» **TASK ITEM**: Since the pictures are not wanted, retype the listing below exactly and without them.

» **SOURCE MATERIAL**:
↓

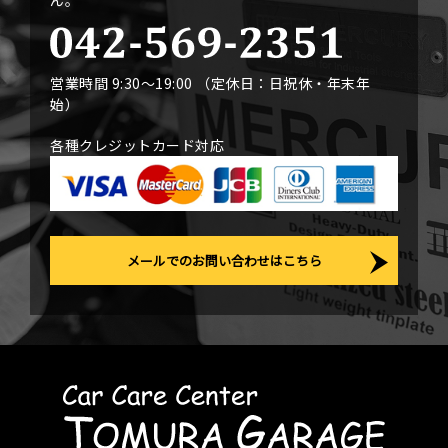
営業時間 9:30〜19:00 （定休日：日祝休・年末年
始）
各種クレジットカード対応
メールでのお問い合わせはこちら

↑

» **SOLUTION TO THIS EXERCISE**:
営業時間 9:30〜19:00 （定休日：日祝休・年末年
始）
各種クレジットカード対応
メールでのお問い合わせはこちら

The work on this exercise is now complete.